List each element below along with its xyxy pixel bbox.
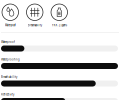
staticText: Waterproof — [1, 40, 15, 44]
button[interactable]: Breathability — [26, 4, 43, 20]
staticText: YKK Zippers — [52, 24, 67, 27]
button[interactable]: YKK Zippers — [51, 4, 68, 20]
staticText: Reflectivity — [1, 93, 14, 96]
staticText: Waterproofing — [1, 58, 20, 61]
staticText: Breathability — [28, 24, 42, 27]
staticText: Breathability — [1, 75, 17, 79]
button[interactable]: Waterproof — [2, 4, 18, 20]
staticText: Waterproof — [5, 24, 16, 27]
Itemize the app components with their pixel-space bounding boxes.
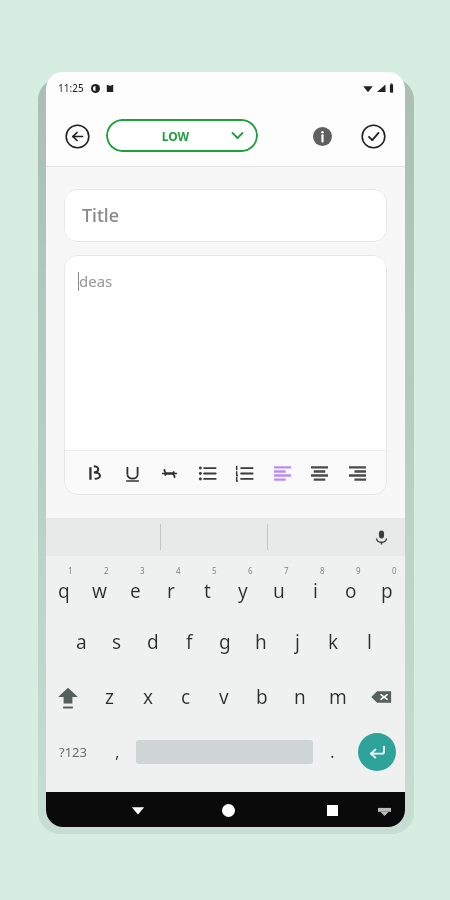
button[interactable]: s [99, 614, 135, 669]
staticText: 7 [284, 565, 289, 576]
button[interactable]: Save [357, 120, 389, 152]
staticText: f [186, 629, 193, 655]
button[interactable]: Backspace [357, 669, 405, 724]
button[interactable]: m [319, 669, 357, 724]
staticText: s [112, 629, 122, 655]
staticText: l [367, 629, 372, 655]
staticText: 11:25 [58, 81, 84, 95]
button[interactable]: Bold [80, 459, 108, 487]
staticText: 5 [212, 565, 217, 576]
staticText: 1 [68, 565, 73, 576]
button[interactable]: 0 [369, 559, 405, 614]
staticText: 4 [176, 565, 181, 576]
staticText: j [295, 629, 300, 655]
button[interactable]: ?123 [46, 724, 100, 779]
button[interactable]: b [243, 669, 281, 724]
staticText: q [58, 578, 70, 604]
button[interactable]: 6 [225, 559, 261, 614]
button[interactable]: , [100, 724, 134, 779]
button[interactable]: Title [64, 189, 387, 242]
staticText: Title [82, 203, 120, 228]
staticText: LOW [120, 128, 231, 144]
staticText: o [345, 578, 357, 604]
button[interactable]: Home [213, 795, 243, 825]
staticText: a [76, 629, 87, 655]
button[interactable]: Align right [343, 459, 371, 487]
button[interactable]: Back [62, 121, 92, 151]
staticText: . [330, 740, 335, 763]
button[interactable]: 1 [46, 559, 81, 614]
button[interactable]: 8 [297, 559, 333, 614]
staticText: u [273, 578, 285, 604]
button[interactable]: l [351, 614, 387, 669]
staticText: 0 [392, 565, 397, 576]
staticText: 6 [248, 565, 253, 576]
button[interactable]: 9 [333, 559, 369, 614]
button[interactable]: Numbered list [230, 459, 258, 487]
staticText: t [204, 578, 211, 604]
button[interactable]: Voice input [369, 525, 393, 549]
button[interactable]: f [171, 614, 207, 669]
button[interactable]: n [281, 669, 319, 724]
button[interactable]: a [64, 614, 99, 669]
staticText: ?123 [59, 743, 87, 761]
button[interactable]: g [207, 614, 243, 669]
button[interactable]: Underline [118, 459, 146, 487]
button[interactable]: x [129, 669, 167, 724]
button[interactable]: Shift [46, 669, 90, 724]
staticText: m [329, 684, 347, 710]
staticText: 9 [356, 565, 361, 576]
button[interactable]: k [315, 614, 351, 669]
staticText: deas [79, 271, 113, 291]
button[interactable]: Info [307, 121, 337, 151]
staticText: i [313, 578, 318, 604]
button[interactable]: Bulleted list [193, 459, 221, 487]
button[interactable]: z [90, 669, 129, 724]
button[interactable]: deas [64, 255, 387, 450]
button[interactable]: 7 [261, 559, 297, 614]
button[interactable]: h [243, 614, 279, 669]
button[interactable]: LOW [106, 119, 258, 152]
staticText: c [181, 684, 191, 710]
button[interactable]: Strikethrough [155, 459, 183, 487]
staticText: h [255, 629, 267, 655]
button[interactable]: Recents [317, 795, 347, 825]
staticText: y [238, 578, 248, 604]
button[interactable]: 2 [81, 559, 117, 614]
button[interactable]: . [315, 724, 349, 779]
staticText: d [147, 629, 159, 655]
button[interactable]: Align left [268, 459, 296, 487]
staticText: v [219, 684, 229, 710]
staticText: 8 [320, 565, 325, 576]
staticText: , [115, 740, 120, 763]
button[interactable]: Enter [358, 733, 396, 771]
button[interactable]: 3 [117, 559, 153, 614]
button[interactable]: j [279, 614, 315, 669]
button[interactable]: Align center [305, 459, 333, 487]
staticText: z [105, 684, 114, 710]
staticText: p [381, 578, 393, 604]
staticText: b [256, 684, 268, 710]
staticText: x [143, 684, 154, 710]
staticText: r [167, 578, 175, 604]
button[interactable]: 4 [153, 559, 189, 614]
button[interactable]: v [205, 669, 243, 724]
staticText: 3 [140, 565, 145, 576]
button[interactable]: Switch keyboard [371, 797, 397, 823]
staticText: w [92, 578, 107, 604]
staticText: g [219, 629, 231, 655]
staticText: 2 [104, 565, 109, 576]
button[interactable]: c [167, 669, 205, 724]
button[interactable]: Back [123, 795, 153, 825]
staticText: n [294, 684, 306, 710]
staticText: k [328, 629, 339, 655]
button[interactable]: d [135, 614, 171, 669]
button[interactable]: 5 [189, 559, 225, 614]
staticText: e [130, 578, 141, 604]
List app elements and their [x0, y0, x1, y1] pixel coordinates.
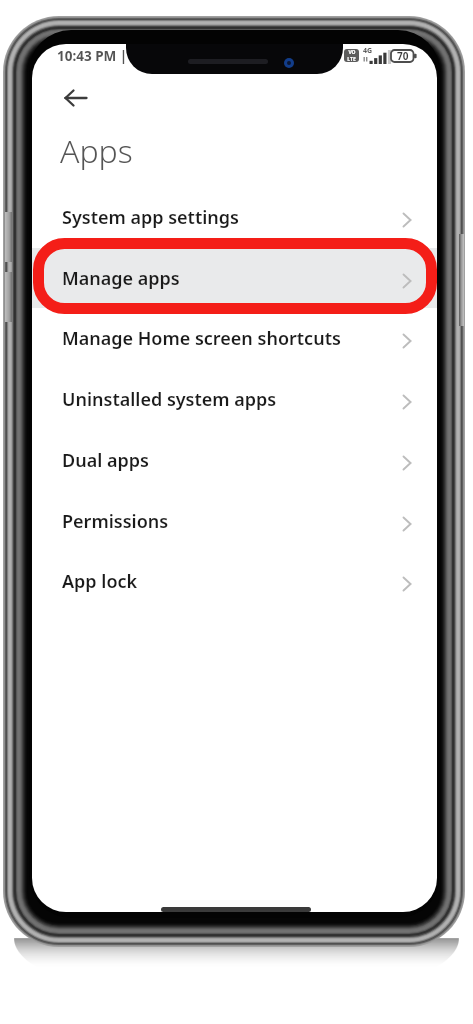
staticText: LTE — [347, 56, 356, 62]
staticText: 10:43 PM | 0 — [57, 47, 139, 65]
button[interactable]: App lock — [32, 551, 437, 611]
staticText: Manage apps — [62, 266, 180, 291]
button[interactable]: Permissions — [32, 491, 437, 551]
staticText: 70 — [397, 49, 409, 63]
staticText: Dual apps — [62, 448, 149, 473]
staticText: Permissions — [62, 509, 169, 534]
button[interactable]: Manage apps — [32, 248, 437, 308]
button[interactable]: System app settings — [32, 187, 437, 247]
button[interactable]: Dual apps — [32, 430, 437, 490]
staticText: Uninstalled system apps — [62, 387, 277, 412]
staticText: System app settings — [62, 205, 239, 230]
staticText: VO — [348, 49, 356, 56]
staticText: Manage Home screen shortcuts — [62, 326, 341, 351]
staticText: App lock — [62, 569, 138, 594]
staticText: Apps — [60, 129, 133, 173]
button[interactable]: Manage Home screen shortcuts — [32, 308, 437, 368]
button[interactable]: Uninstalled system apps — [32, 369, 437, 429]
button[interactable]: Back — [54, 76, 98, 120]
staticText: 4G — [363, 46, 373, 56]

——

== What the task asks ==
Exact copies of the entries above are needed, without their pictures.

== Response ==
List each element below along with its xyxy pixel bbox.
staticText: Waterproof — [1, 40, 15, 44]
button[interactable]: Breathability — [26, 4, 43, 20]
staticText: YKK Zippers — [52, 24, 67, 27]
button[interactable]: YKK Zippers — [51, 4, 68, 20]
staticText: Reflectivity — [1, 93, 14, 96]
staticText: Waterproofing — [1, 58, 20, 61]
staticText: Breathability — [28, 24, 42, 27]
staticText: Breathability — [1, 75, 17, 79]
button[interactable]: Waterproof — [2, 4, 18, 20]
staticText: Waterproof — [5, 24, 16, 27]
Itemize the app components with their pixel-space bounding boxes.
button[interactable]: s [99, 614, 135, 669]
staticText: 7 [284, 565, 289, 576]
button[interactable]: Save [357, 120, 389, 152]
staticText: f [186, 629, 193, 655]
button[interactable]: Backspace [357, 669, 405, 724]
button[interactable]: m [319, 669, 357, 724]
staticText: s [112, 629, 122, 655]
staticText: l [367, 629, 372, 655]
staticText: 11:25 [58, 81, 84, 95]
button[interactable]: Bold [80, 459, 108, 487]
staticText: 5 [212, 565, 217, 576]
staticText: 1 [68, 565, 73, 576]
button[interactable]: 0 [369, 559, 405, 614]
staticText: 4 [176, 565, 181, 576]
staticText: j [295, 629, 300, 655]
button[interactable]: ?123 [46, 724, 100, 779]
button[interactable]: b [243, 669, 281, 724]
staticText: q [58, 578, 70, 604]
button[interactable]: 6 [225, 559, 261, 614]
button[interactable]: , [100, 724, 134, 779]
button[interactable]: Title [64, 189, 387, 242]
staticText: Title [82, 203, 120, 228]
staticText: LOW [120, 128, 231, 144]
staticText: o [345, 578, 357, 604]
button[interactable]: Home [213, 795, 243, 825]
staticText: a [76, 629, 87, 655]
button[interactable]: Align right [343, 459, 371, 487]
button[interactable]: Back [62, 121, 92, 151]
staticText: . [330, 740, 335, 763]
button[interactable]: 1 [46, 559, 81, 614]
button[interactable]: 8 [297, 559, 333, 614]
staticText: u [273, 578, 285, 604]
button[interactable]: l [351, 614, 387, 669]
staticText: 0 [392, 565, 397, 576]
staticText: 6 [248, 565, 253, 576]
button[interactable]: 9 [333, 559, 369, 614]
button[interactable]: Numbered list [230, 459, 258, 487]
staticText: t [204, 578, 211, 604]
button[interactable]: Voice input [369, 525, 393, 549]
button[interactable]: f [171, 614, 207, 669]
button[interactable]: n [281, 669, 319, 724]
button[interactable]: a [64, 614, 99, 669]
staticText: ?123 [59, 743, 87, 761]
button[interactable]: g [207, 614, 243, 669]
button[interactable]: Underline [118, 459, 146, 487]
button[interactable]: x [129, 669, 167, 724]
button[interactable]: Shift [46, 669, 90, 724]
staticText: m [329, 684, 347, 710]
staticText: 9 [356, 565, 361, 576]
button[interactable]: k [315, 614, 351, 669]
staticText: deas [79, 271, 113, 291]
button[interactable]: Info [307, 121, 337, 151]
staticText: i [313, 578, 318, 604]
button[interactable]: Bulleted list [193, 459, 221, 487]
button[interactable]: z [90, 669, 129, 724]
button[interactable]: deas [64, 255, 387, 450]
button[interactable]: 7 [261, 559, 297, 614]
button[interactable]: h [243, 614, 279, 669]
button[interactable]: LOW [106, 119, 258, 152]
staticText: c [181, 684, 191, 710]
button[interactable]: Strikethrough [155, 459, 183, 487]
staticText: h [255, 629, 267, 655]
button[interactable]: Recents [317, 795, 347, 825]
staticText: y [238, 578, 248, 604]
button[interactable]: 2 [81, 559, 117, 614]
button[interactable]: . [315, 724, 349, 779]
staticText: d [147, 629, 159, 655]
button[interactable]: Align left [268, 459, 296, 487]
staticText: v [219, 684, 229, 710]
staticText: 8 [320, 565, 325, 576]
staticText: , [115, 740, 120, 763]
button[interactable]: Enter [358, 733, 396, 771]
button[interactable]: 3 [117, 559, 153, 614]
button[interactable]: j [279, 614, 315, 669]
button[interactable]: Align center [305, 459, 333, 487]
staticText: z [105, 684, 114, 710]
staticText: p [381, 578, 393, 604]
staticText: b [256, 684, 268, 710]
staticText: x [143, 684, 154, 710]
staticText: r [167, 578, 175, 604]
button[interactable]: 4 [153, 559, 189, 614]
button[interactable]: v [205, 669, 243, 724]
staticText: 3 [140, 565, 145, 576]
button[interactable]: Switch keyboard [371, 797, 397, 823]
staticText: w [92, 578, 107, 604]
staticText: g [219, 629, 231, 655]
staticText: 2 [104, 565, 109, 576]
button[interactable]: c [167, 669, 205, 724]
button[interactable]: Back [123, 795, 153, 825]
staticText: n [294, 684, 306, 710]
staticText: k [328, 629, 339, 655]
button[interactable]: d [135, 614, 171, 669]
button[interactable]: 5 [189, 559, 225, 614]
staticText: e [130, 578, 141, 604]
List app elements and their [x0, y0, x1, y1] pixel coordinates.
staticText: LTE — [347, 56, 356, 62]
staticText: 10:43 PM | 0 — [57, 47, 139, 65]
button[interactable]: App lock — [32, 551, 437, 611]
staticText: Manage apps — [62, 266, 180, 291]
button[interactable]: Permissions — [32, 491, 437, 551]
staticText: 70 — [397, 49, 409, 63]
staticText: Dual apps — [62, 448, 149, 473]
staticText: Permissions — [62, 509, 169, 534]
button[interactable]: Manage apps — [32, 248, 437, 308]
button[interactable]: System app settings — [32, 187, 437, 247]
button[interactable]: Dual apps — [32, 430, 437, 490]
staticText: Uninstalled system apps — [62, 387, 277, 412]
staticText: System app settings — [62, 205, 239, 230]
staticText: VO — [348, 49, 356, 56]
staticText: Manage Home screen shortcuts — [62, 326, 341, 351]
staticText: App lock — [62, 569, 138, 594]
staticText: Apps — [60, 129, 133, 173]
button[interactable]: Manage Home screen shortcuts — [32, 308, 437, 368]
button[interactable]: Uninstalled system apps — [32, 369, 437, 429]
button[interactable]: Back — [54, 76, 98, 120]
staticText: 4G — [363, 46, 373, 56]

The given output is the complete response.